The researchers started by trying to identify the most potent immune-suppressing signals in the tumor. To do so, they took advantage of a mouse model of head and neck cancer that was resistant to some forms of immunotherapy. A series of experiments using an unmodified oncolytic virus pointed at TGF-beta as a critical source of that resistance.
That finding wasn’t necessarily surprising. Many other studies have implicated TGF-beta in fueling cancer. And researchers have tried to find drugs that block the activity of TGF-beta in tumors for decades, Dr. Delgoffe explained. Because the protein also plays an important role in maintaining normal cell functions, researchers have sought ways to target TGF-beta only in cancer cells, he said.
To this end, Dr. Delgoffe teamed up with Andrew Hinck, Ph.D., a University of Pittsburgh structural biologist who had designed a protein that could block TGF-beta activity. They inserted the genetic instructions for the TGF-beta–blocking protein into an oncolytic virus for targeted delivery into tumor cells.
Next, the team injected the modified oncolytic virus directly into tumors of mice with oncolytic virus-resistant head and neck cancer. Over about 2 months, the tumors shrank, disappearing completely in about half of the mice. In addition, the treatment appeared to have no obvious side effects.

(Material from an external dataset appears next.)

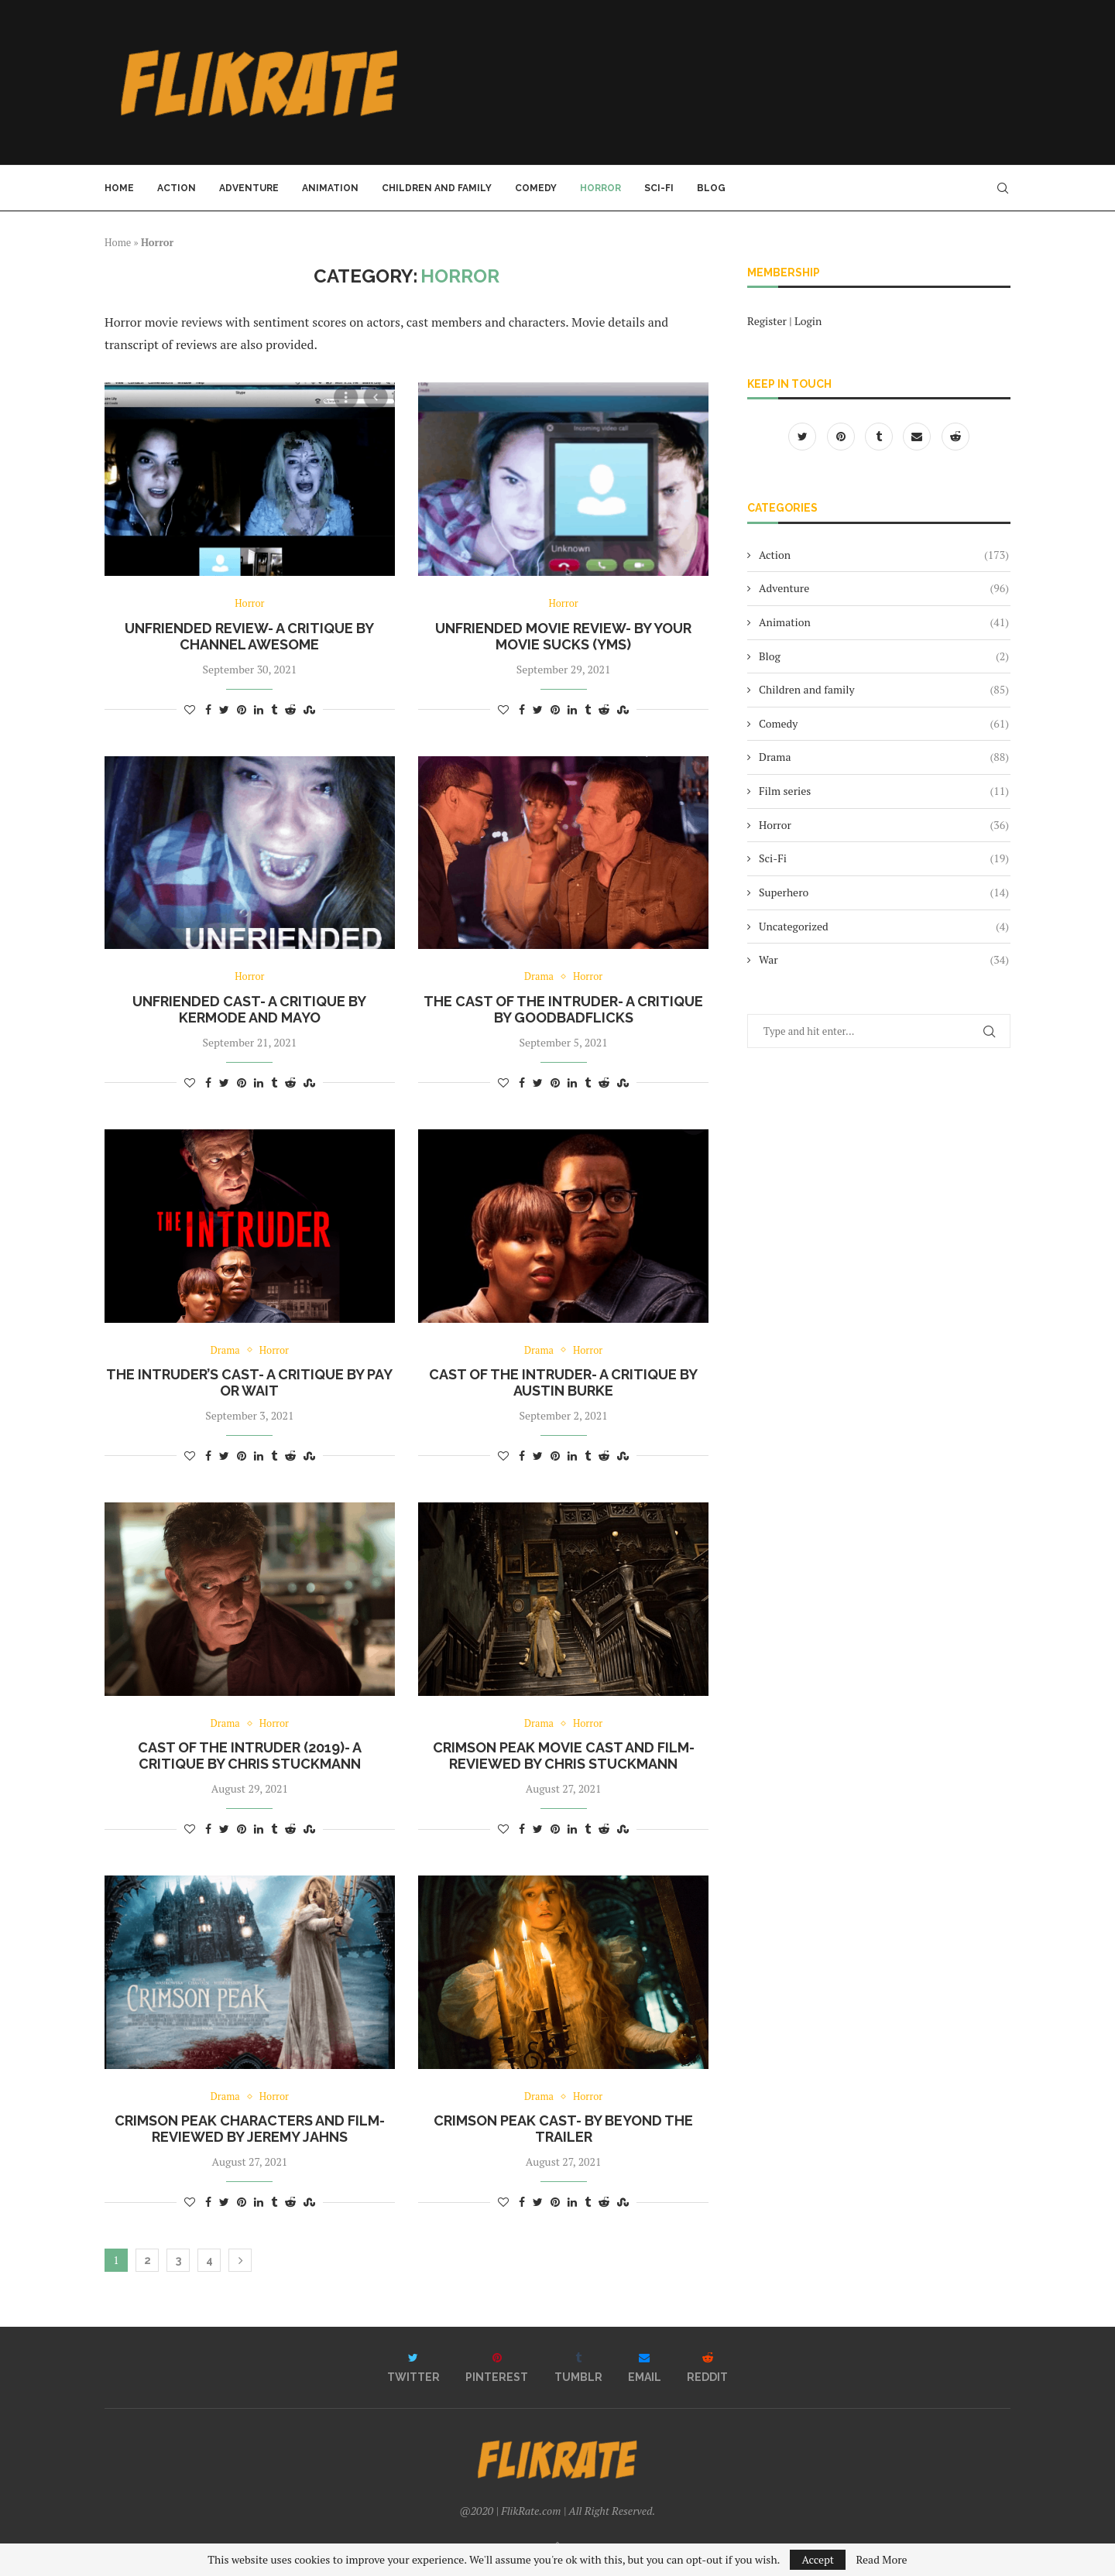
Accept (817, 2559)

This last finding is encouraging because experimental therapies that target TGF-beta in all cells throughout the body have had concerning side effects in previous clinical trials, Dr. Gulley explained, including abnormal bleeding.
Combining the oncolytic virus with checkpoint inhibitors
Next, the team tested the modified oncolytic virus in a different, more aggressive cancer: a mouse model of melanoma that is resistant to immunotherapy drugs called immune checkpoint inhibitors.
These drugs, which include nivolumab (Opdivo) and pembrolizumab (Keytruda), are already standard treatments for melanoma. Although the drugs can be highly effective for some patients, resistance often develops.
After injection of a single dose of the modified oncolytic virus alone, tumors disappeared in 20% of the mice. But when the mice received an immune checkpoint inhibitor after the oncolytic virus treatment, tumors disappeared in more than two-thirds of mice.
By contrast, all the mice that received the checkpoint inhibitor or an unmodified oncolytic virus alone died from their disease within a month.
To use the immune system to kill cancer, as is the case with immune checkpoint inhibitors, you need to block immune-suppressing signals, Dr. Delgoffe emphasized. This new oncolytic virus approach is a way to “turn the tide,” he said, and “convert a resistant tumor into a sensitive one.”
Overcoming oncolytic virus limitations
A major rate-limiting factor with oncolytic virus continues to be the need to inject them directly into tumors, Dr. Gulley said. Injection is relatively easy for cancers in the skin, such as melanoma, he continued, but it's much more difficult for tumors located deeper in the body.
So to expand their use, researchers need to find ways to make oncolytic viruses that are “logistically easier to give to patients,” Dr. Gulley said.
Dr. Delgoffe and his team have licensed their modified oncolytic virus to a biotechnology company for further development into a clinical agent. He said he hopes that alterations to the treatment can be made that allow it to be delivered by infusion into the blood stream so it can get to hard-to-reach tumors.